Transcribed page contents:

○ ○ ○ ○ ○

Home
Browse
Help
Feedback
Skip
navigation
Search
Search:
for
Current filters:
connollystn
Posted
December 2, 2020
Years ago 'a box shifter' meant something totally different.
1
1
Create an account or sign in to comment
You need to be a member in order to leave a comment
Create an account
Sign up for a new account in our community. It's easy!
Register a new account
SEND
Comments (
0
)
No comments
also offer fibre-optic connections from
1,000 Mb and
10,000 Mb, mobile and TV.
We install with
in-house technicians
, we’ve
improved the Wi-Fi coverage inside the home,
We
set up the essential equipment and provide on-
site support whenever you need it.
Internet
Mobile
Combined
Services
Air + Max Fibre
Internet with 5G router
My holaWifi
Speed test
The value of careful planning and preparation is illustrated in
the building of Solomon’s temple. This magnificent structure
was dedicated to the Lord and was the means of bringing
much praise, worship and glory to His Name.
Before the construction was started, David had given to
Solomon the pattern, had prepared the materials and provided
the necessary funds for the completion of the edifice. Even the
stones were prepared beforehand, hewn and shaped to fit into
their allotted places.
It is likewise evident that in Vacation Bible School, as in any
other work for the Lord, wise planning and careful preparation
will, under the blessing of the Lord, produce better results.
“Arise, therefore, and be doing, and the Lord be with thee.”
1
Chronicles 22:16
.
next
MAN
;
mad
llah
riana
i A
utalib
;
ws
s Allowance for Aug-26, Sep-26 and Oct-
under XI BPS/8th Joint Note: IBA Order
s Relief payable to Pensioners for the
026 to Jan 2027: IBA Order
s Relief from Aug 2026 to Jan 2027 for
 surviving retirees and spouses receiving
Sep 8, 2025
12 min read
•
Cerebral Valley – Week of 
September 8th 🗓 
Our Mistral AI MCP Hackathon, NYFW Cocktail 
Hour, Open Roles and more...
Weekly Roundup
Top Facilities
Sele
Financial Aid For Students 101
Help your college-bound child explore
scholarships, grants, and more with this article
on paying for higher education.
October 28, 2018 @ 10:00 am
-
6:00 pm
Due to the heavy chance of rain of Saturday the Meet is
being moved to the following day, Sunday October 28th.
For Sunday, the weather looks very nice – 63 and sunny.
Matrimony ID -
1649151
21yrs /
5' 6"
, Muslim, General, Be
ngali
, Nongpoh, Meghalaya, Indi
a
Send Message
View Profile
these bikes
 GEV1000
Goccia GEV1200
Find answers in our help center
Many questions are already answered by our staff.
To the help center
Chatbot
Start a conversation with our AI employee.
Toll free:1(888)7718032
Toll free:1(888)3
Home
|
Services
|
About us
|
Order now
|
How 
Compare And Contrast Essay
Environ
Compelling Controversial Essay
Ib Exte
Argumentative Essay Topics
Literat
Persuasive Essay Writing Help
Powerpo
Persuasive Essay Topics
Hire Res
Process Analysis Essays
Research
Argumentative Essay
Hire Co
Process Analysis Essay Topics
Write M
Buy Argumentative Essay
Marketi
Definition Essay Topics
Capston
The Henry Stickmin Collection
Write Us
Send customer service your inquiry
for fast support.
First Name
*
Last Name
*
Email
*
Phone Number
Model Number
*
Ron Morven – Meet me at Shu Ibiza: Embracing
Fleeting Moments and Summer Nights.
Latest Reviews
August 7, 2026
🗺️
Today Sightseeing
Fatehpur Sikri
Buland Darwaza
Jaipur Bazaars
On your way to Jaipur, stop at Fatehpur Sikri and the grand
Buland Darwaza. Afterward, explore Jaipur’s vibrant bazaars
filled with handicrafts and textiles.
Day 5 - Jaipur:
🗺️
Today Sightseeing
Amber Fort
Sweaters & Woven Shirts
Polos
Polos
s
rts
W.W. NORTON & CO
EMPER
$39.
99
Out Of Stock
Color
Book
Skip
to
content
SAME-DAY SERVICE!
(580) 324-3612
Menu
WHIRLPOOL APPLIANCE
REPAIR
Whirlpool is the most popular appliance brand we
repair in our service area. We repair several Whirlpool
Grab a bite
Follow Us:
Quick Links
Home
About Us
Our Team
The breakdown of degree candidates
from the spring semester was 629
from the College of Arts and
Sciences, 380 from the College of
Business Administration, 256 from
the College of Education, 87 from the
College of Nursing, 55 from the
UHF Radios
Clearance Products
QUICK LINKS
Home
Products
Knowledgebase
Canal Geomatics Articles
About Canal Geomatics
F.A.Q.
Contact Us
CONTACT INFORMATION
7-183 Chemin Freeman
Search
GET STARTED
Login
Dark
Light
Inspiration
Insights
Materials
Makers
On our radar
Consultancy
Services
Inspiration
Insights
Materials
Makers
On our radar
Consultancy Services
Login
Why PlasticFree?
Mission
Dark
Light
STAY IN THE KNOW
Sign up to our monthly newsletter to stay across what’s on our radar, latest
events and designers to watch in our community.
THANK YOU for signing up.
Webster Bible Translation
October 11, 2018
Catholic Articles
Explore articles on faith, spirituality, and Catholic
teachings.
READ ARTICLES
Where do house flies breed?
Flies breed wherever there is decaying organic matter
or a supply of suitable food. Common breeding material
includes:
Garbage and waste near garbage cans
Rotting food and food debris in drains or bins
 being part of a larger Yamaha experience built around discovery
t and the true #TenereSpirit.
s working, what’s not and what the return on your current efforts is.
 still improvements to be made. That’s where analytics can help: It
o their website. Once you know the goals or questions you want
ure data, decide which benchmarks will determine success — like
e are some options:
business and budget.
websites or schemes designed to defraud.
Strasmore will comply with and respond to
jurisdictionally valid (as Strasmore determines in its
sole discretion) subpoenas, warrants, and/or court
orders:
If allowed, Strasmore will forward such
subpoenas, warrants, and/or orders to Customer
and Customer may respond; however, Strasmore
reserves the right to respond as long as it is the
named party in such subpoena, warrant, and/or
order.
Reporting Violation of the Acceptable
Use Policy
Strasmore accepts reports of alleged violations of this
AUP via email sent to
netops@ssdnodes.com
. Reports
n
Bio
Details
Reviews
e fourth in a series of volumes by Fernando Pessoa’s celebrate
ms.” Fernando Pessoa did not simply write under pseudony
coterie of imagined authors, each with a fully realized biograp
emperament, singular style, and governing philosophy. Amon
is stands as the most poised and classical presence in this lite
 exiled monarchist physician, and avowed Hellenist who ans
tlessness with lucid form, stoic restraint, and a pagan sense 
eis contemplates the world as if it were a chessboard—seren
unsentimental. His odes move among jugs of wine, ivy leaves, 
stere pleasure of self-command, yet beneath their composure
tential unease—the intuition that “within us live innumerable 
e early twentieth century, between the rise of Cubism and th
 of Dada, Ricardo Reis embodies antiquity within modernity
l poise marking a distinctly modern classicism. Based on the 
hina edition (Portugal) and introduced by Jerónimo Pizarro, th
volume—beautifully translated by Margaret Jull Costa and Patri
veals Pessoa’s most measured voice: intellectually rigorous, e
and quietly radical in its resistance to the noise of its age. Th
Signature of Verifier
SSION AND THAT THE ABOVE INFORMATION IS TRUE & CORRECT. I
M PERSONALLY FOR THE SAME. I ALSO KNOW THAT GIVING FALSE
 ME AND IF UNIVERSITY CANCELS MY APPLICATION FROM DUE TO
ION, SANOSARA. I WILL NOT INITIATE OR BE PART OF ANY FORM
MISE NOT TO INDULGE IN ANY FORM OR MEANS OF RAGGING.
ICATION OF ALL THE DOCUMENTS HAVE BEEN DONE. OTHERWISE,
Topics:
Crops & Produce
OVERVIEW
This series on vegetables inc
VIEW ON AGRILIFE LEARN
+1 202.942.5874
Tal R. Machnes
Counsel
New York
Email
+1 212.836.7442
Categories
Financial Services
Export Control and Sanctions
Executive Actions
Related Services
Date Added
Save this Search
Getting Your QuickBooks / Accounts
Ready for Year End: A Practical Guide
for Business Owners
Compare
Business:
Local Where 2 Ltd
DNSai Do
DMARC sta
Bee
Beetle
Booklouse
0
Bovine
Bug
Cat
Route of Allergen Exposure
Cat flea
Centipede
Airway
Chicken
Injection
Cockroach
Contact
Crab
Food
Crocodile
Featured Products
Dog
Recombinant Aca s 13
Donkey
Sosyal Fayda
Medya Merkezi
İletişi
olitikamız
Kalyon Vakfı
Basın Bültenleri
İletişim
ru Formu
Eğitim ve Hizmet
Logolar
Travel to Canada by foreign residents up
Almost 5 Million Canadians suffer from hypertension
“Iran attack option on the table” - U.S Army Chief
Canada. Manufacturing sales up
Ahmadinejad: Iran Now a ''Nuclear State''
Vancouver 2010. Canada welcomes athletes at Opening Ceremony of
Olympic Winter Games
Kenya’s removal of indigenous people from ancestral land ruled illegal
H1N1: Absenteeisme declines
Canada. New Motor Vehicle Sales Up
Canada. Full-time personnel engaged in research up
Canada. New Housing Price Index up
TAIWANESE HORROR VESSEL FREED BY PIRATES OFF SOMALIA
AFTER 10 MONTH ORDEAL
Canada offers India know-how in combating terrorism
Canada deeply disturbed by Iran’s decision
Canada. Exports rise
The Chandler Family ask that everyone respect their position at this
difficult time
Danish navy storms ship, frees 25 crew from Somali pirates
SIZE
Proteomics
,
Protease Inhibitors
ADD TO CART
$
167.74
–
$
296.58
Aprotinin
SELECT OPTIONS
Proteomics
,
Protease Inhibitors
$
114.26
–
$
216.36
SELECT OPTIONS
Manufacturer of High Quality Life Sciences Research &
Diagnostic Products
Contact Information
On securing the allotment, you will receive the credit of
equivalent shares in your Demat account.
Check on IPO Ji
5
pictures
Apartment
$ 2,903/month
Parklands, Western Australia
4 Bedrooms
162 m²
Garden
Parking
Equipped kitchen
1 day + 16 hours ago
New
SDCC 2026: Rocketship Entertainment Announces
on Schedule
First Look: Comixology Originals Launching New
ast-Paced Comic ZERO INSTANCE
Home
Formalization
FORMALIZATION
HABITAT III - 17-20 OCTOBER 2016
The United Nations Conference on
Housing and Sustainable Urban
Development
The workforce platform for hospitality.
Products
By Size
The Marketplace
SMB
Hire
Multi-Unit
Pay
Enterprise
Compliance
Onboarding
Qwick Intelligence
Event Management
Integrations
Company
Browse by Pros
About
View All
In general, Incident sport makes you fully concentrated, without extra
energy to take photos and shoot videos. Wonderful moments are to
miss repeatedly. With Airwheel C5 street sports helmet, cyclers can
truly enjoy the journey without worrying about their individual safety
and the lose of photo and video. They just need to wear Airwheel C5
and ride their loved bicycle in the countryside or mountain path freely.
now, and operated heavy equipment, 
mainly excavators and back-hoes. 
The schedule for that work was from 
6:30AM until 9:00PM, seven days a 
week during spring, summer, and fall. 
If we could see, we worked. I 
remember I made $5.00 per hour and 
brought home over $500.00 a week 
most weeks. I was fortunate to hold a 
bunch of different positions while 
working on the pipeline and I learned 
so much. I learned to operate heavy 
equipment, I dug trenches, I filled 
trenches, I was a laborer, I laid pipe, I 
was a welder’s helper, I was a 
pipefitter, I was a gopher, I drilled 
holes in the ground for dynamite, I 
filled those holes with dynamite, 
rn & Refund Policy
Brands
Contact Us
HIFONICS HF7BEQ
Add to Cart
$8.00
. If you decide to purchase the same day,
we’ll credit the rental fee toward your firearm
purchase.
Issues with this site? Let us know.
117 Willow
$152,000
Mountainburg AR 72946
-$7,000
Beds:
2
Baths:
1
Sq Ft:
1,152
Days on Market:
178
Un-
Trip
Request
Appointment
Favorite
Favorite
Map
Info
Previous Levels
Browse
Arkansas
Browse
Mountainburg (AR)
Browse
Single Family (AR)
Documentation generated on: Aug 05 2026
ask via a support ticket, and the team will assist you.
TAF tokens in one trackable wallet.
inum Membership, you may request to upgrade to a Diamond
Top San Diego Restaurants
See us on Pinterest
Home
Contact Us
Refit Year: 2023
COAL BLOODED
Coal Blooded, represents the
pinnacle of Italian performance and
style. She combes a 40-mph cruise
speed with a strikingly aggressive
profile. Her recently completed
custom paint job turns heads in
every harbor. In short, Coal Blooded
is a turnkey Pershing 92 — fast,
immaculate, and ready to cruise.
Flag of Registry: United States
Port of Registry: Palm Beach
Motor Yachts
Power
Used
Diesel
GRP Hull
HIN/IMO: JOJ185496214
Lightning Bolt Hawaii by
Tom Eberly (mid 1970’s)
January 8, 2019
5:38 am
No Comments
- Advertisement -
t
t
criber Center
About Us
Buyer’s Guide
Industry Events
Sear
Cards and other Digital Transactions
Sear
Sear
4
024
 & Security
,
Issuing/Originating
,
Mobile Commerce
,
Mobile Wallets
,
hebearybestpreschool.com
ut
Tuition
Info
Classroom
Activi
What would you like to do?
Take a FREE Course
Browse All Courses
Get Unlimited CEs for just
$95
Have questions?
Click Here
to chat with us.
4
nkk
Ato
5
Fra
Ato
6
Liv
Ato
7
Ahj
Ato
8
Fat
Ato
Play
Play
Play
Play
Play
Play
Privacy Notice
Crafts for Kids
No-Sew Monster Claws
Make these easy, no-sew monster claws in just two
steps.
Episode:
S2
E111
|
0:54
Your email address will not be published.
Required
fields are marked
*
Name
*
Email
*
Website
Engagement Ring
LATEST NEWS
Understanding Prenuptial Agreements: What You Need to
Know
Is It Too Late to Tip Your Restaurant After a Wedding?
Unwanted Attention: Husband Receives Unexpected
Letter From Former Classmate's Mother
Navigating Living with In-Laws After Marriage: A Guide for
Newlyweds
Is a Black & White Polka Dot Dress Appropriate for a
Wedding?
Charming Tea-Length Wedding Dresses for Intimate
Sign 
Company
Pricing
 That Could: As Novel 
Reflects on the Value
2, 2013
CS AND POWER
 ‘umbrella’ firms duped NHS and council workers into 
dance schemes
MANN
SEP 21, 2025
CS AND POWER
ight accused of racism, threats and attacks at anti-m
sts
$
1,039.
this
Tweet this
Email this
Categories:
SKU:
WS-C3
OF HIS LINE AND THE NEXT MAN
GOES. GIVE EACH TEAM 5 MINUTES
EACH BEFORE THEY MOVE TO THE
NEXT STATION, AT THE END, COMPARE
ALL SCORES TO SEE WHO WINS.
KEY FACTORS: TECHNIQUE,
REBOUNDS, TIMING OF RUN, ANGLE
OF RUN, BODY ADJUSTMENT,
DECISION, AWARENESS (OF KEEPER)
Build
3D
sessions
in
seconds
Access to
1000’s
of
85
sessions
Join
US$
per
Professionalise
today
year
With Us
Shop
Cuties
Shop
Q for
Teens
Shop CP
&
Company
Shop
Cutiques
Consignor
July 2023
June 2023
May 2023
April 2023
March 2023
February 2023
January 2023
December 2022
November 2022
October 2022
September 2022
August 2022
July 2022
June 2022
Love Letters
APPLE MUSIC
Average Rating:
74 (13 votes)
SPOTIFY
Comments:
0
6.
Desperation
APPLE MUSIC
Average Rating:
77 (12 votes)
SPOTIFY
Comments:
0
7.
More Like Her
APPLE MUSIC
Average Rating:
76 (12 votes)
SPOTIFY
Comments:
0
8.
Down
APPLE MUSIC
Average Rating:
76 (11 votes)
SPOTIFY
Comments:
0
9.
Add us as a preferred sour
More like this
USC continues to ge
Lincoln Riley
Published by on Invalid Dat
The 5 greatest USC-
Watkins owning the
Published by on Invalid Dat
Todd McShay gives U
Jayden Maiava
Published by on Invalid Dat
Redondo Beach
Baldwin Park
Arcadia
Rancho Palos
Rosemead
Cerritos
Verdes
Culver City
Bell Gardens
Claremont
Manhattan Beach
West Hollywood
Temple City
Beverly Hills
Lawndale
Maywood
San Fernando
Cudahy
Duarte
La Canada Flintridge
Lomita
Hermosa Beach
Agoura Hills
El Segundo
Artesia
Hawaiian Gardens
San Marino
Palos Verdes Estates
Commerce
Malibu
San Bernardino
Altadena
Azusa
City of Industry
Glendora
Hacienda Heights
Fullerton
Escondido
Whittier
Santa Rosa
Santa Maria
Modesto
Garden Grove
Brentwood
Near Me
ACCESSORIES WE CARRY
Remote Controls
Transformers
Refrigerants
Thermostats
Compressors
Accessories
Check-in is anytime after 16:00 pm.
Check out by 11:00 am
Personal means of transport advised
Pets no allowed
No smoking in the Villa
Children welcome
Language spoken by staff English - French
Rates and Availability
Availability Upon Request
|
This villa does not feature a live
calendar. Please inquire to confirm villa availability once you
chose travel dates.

○ ○ ○ ○ ○

Task brief: Each line containing the word "Financial" needs to be copied from the data above.

Task solution:
Financial Aid For Students 101
Financial Services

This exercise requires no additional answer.